4. (Facultatif) Utilisez l'outil d'application de règle d'administration booléenne pour vérifier que les contraintes de règle d'administration sont bien appliquées dans tous vos projets.
5. Lorsque vous déployez de nouvelles ressources, utilisez le nouveau compte de service au lieu du compte de service Compute Engine par défaut.
Si vous souhaitez continuer à rattacher le compte de service Compute Engine par défaut aux nouvelles ressources, procédez comme suit :
1. (Facultatif) Utilisez les recommandations de rôle pour réduire le champ d'application des autorisations de façon sécurisée pour le compte de service Compute Engine par défaut.
  
  Le compte de service Compute Engine par défaut reçoit automatiquement le rôle très permissif Éditeur (roles/editor). Toutefois, nous ne recommandons pas l'utilisation d'un rôle aussi permissif dans les configurations de production.
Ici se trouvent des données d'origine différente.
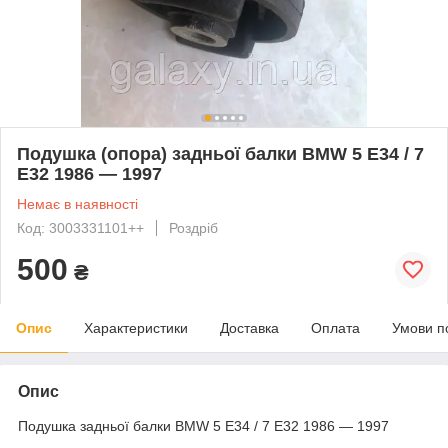
Подушка (опора) задньої балки BMW 5 E34 / 7
E32 1986 — 1997
Немає в наявності
Код: 3003331101++
Роздріб
500
₴
Опис
Характеристики
Доставка
Оплата
Умови п
Опис
Подушка задньої балки BMW 5 E34 / 7 E32 1986 — 1997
  Remarque : Pour renforcer la sécurité de votre organisation, vous pouvez désactiver les attributions automatiques de rôles pour les comptes de service.
2. Assurez-vous que tous les utilisateurs qui déploient ces ressources ont la possibilité d'usurper l'identité du compte de service Compute Engine par défaut.
  
  Pour ce faire, attribuez aux utilisateurs un rôle qui inclut l'autorisation iam.serviceAccounts.actAs, comme le rôle "Utilisateur du compte de service" (roles/iam.serviceAccountUser). Vous pouvez accorder ce rôle sur le projet ou sur le compte de service Compute Engine par défaut. Pour obtenir les instructions nécessaires, consultez Gérer l'usurpation d'un compte de service.
  Remarque : Si vous disposez d'un grand nombre de projets, vous pouvez utiliser l'outil de recherche d'écarts d'autorisations pour identifier les utilisateurs pouvant déployer des ressources, mais ne pouvant pas emprunter l'identité du compte de service Compute Engine par défaut.
3. Activez les contraintes de règle d'administration suivantes pour appliquer des contrôles d'autorisation de compte de service lors de l'association de comptes de service à des ressources.
  - constraints/dataflow.enforceComputeDefaultServiceAccountCheck
  - constraints/dataproc.enforceComputeDefaultServiceAccountCheck
4. (Facultatif) Utilisez l'outil d'application de règle d'administration booléenne pour vérifier que les contraintes de règle d'administration sont bien appliquées dans tous vos projets.